__EXERCISE DESCRIPTION__
Tally the lines in the entries where the string "дървесина" appears, and write only the total.

__GIVEN DATA__
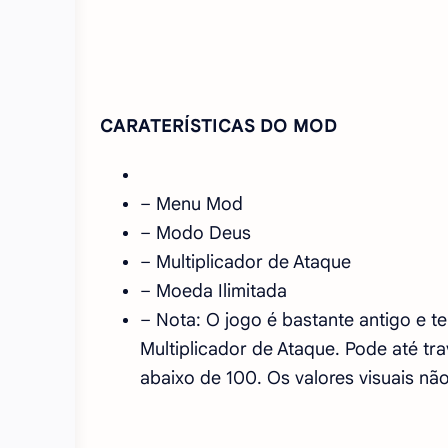
CARATERÍSTICAS DO MOD
– Menu Mod
– Modo Deus
– Multiplicador de Ataque
– Moeda Ilimitada
– Nota: O jogo é bastante antigo e t
Multiplicador de Ataque. Pode até tr
abaixo de 100. Os valores visuais não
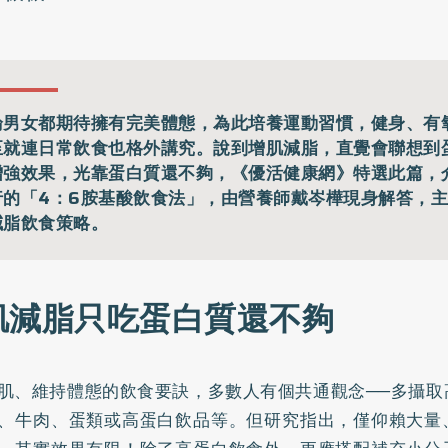
論男女都期待擁有完美體態，為此培養運動習慣，健身、有
至就連日常飲食也格外講究。說到增肌減脂，直覺會聯想到
增強效果，光靠蛋白質還不夠，《優活健康網》特選此篇，
行的「4：6胺基酸飲食法」，由營養師戴岑樺現身解答，
減脂飲食策略。
肌減脂只吃蛋白質還不夠
肌、維持體態的飲食要訣，多數人有個共通觀念──多攝取
、牛肉、蛋類或高蛋白飲品等。但研究指出，僅仰賴大量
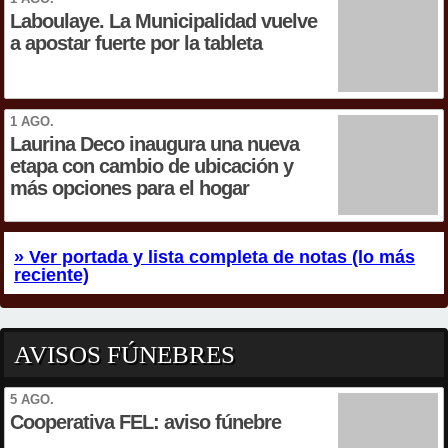
Laboulaye. La Municipalidad vuelve
a apostar fuerte por la tableta
1 AGO.
Laurina Deco inaugura una nueva
etapa con cambio de ubicación y
más opciones para el hogar
» Ver portada y lista completa de notas (lo más
reciente)
AVISOS FÚNEBRES
5 AGO.
Cooperativa FEL: aviso fúnebre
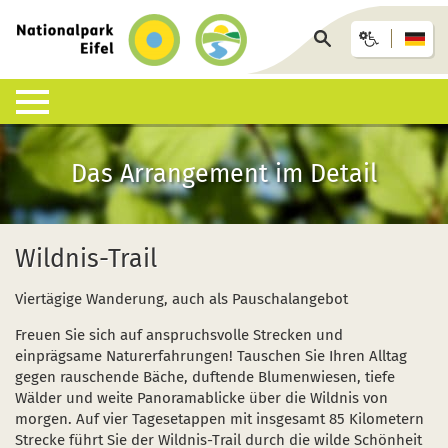
zurück
zur
Seite
Startseite
durchsuchen
Lebensraum Nationalpark
Nationalpark erleben
Infohäuser & Einrichtungen
Anreise & Unterkunft
Infothek
Das Arrangement im Detail
Was ist ein Nationalpark?
Veranstaltungen
Nationalpark-Zentrum Eifel
Anreise
Pressemitteilungen
Besondere Tiere und Pflanzen
Aktuelles
Nationalpark-Tore
Nationalpark-Gastgeber
Sozioökonomisches Monitoring
Wildnis-Trail
Artenliste
Geführte Wanderungen
Nationalpark-Infopunkte
Arrangements & Pauschalen
Downloads
Viertägige Wanderung, auch als Pauschalangebot
Lebensräume
Auf eigene Faust
Wildniswerkstatt Düttling
GästeCard
Motorradfahrende
Freuen Sie sich auf anspruchsvolle Strecken und
einprägsame Naturerfahrungen! Tauschen Sie Ihren Alltag
Geologie, Böden und Klima
Wandervorschläge
Natur-Erlebnis-Treff (NEsT) Jugendwaldheim
Fahrtziel Natur
Einsatz von Drohnen
gegen rauschende Bäche, duftende Blumenwiesen, tiefe
Wälder und weite Panoramablicke über die Wildnis von
Forschung im Nationalpark
Wildnis-Trail
Nationalpark-Schulen
Fan-Artikel zum Nationalpark
morgen. Auf vier Tagesetappen mit insgesamt 85 Kilometern
Strecke führt Sie der Wildnis-Trail durch die wilde Schönheit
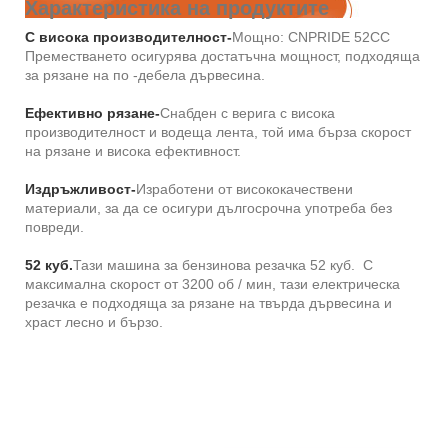
Характеристика на продуктите
С висока производителност-
Мощно: CNPRIDE 52CC
Преместването осигурява достатъчна мощност, подходяща
за рязане на по -дебела дървесина.
Ефективно рязане-
Снабден с верига с висока
производителност и водеща лента, той има бърза скорост
на рязане и висока ефективност.
Издръжливост-
Изработени от висококачествени
материали, за да се осигури дългосрочна употреба без
повреди.
52 куб.
Тази машина за бензинова резачка 52 куб. С
максимална скорост от 3200 об / мин, тази електрическа
резачка е подходяща за рязане на твърда дървесина и
храст лесно и бързо.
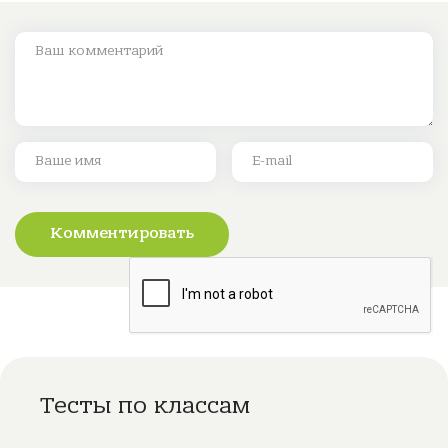
Комментировать
Тесты по классам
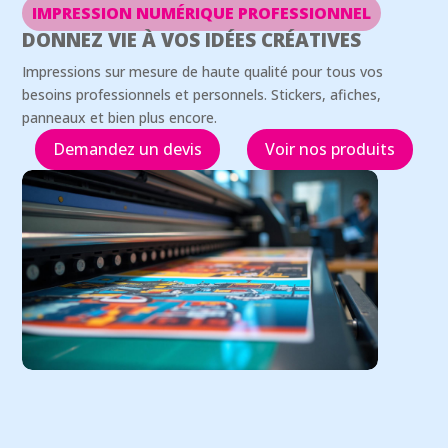
IMPRESSION NUMÉRIQUE PROFESSIONNEL
DONNEZ VIE À VOS IDÉES CRÉATIVES
Impressions sur mesure de haute qualité pour tous vos
besoins professionnels et personnels. Stickers, afiches,
panneaux et bien plus encore.
Demandez un devis
Voir nos produits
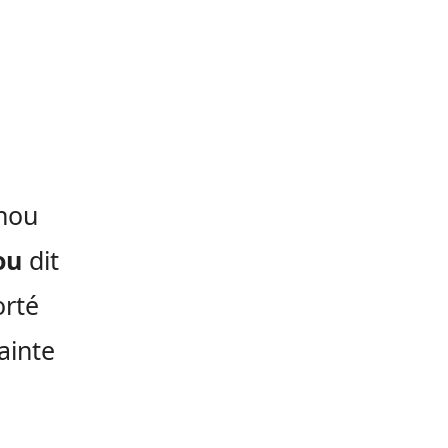
onou
ou
dit
orté
ainte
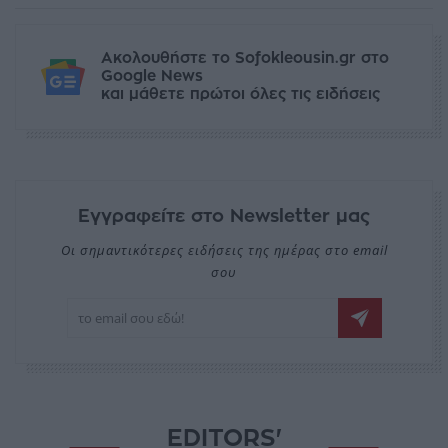
Ακολουθήστε το Sofokleousin.gr στο
Google News
και μάθετε πρώτοι όλες τις ειδήσεις
Εγγραφείτε στο Newsletter μας
Οι σημαντικότερες ειδήσεις της ημέρας στο email
σου
EDITORS'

__YOUR RESPONSE__
2